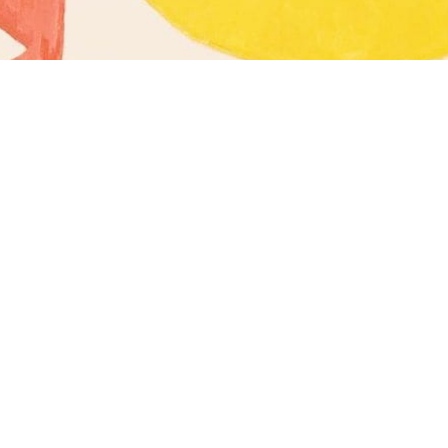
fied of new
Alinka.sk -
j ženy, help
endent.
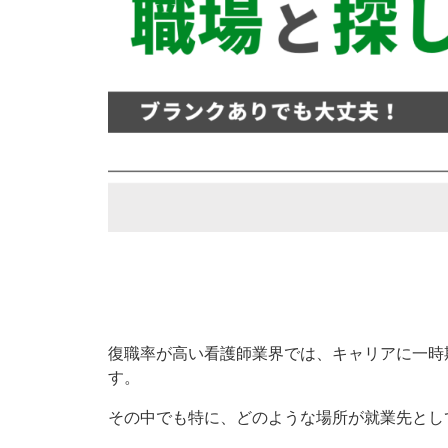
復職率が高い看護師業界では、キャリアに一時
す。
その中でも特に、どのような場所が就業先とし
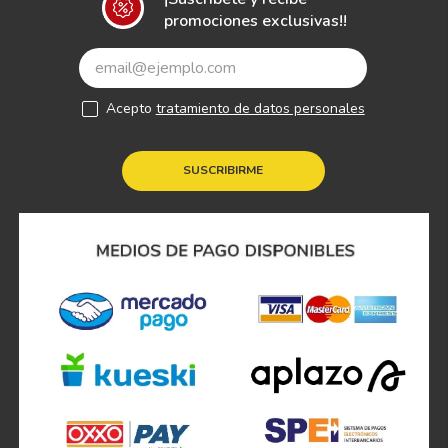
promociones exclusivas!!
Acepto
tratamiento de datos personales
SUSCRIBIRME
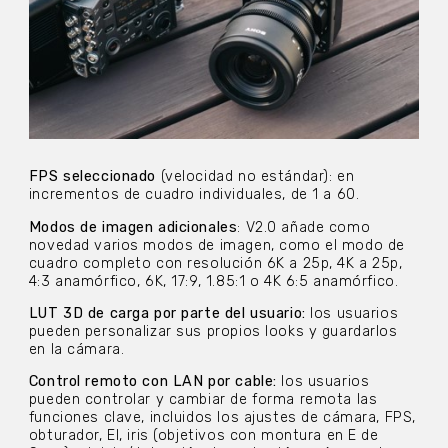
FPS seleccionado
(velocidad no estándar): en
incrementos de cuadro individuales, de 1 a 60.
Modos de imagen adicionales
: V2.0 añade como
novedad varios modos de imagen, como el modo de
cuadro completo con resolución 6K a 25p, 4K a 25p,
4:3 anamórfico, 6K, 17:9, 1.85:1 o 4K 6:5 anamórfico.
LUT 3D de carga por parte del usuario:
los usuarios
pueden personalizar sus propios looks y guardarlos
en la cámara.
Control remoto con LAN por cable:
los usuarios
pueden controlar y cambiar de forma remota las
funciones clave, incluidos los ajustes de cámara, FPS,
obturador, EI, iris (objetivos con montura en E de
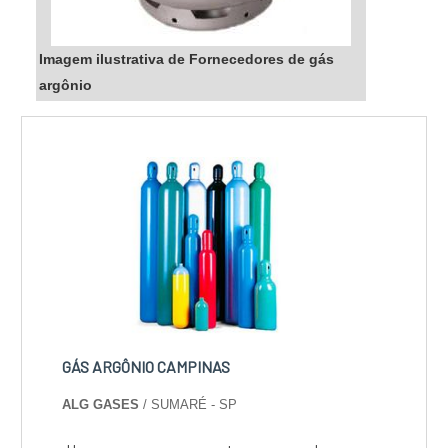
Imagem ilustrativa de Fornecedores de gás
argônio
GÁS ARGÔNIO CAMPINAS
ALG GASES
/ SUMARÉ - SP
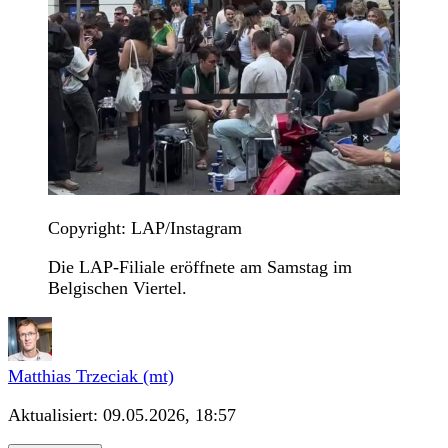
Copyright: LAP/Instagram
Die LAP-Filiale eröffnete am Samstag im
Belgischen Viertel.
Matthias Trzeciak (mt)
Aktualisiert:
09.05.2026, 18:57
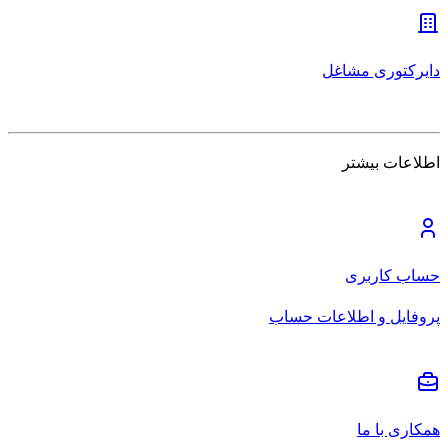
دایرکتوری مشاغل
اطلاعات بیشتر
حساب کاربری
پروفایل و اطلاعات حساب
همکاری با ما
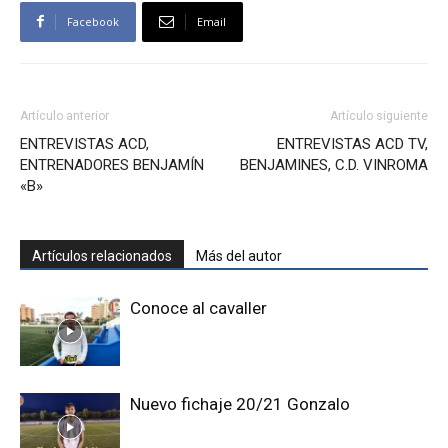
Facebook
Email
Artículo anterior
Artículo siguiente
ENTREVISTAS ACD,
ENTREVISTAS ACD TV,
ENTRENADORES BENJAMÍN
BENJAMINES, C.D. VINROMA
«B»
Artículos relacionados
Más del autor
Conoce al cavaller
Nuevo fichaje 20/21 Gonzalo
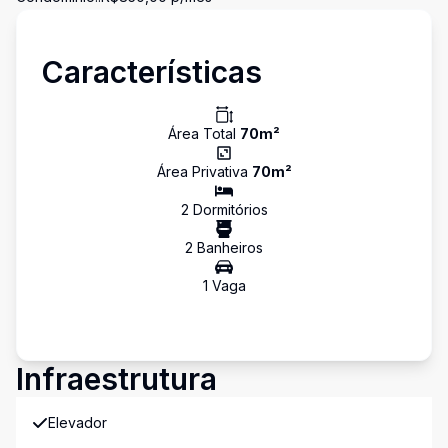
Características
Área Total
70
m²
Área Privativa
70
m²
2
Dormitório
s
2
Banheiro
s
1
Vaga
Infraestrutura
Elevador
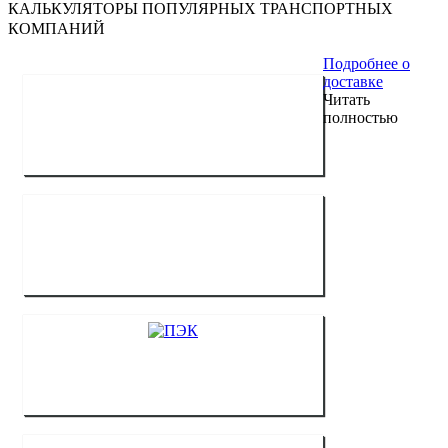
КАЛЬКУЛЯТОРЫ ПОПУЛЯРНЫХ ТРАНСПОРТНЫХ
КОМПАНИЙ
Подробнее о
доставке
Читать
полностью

────────

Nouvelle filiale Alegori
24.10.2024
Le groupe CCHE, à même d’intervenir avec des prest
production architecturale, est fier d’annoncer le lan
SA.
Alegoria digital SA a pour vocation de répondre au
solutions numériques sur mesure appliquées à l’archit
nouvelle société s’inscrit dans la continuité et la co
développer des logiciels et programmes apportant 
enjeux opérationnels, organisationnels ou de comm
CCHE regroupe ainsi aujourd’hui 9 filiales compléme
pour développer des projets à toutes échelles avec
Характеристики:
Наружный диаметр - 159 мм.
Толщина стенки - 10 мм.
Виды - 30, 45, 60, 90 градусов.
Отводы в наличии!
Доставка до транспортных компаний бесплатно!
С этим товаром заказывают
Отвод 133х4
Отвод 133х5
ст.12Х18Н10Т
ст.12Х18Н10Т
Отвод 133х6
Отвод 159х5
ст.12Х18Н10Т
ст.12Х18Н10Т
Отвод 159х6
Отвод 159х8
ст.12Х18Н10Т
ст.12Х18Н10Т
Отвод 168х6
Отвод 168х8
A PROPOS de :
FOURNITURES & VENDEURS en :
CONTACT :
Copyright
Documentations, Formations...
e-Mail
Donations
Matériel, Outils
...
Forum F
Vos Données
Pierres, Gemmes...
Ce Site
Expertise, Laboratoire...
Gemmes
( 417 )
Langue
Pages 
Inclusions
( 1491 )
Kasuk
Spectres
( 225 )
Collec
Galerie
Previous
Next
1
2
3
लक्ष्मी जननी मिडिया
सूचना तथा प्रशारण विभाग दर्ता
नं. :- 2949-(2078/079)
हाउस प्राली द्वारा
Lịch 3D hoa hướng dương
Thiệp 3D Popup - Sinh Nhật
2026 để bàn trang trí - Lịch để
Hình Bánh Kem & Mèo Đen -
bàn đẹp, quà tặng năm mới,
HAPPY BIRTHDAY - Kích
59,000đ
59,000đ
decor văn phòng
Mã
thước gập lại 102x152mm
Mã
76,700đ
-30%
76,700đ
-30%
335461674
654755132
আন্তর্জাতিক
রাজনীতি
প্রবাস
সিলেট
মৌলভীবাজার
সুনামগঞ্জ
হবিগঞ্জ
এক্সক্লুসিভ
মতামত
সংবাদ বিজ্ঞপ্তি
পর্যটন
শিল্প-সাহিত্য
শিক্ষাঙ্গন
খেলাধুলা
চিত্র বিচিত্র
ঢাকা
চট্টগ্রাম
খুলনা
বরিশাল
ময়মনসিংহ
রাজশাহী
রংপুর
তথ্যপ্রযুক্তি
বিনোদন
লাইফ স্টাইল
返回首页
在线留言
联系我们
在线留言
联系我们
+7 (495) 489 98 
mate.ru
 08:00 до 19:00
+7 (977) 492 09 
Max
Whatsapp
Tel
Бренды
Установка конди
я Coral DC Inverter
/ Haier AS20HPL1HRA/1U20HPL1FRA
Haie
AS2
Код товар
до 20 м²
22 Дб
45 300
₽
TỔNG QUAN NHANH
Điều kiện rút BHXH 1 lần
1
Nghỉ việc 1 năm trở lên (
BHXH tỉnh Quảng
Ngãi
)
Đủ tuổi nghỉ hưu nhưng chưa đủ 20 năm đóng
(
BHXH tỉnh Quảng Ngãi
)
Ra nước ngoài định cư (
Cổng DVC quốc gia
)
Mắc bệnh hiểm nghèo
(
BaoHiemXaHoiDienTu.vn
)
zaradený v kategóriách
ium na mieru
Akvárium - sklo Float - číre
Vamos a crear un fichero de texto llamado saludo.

────────

## TASK
What lines of the listing contain the word "Lịch"? Copy them all.

## SOLUTION TO THIS TASK
Lịch 3D hoa hướng dương
2026 để bàn trang trí - Lịch để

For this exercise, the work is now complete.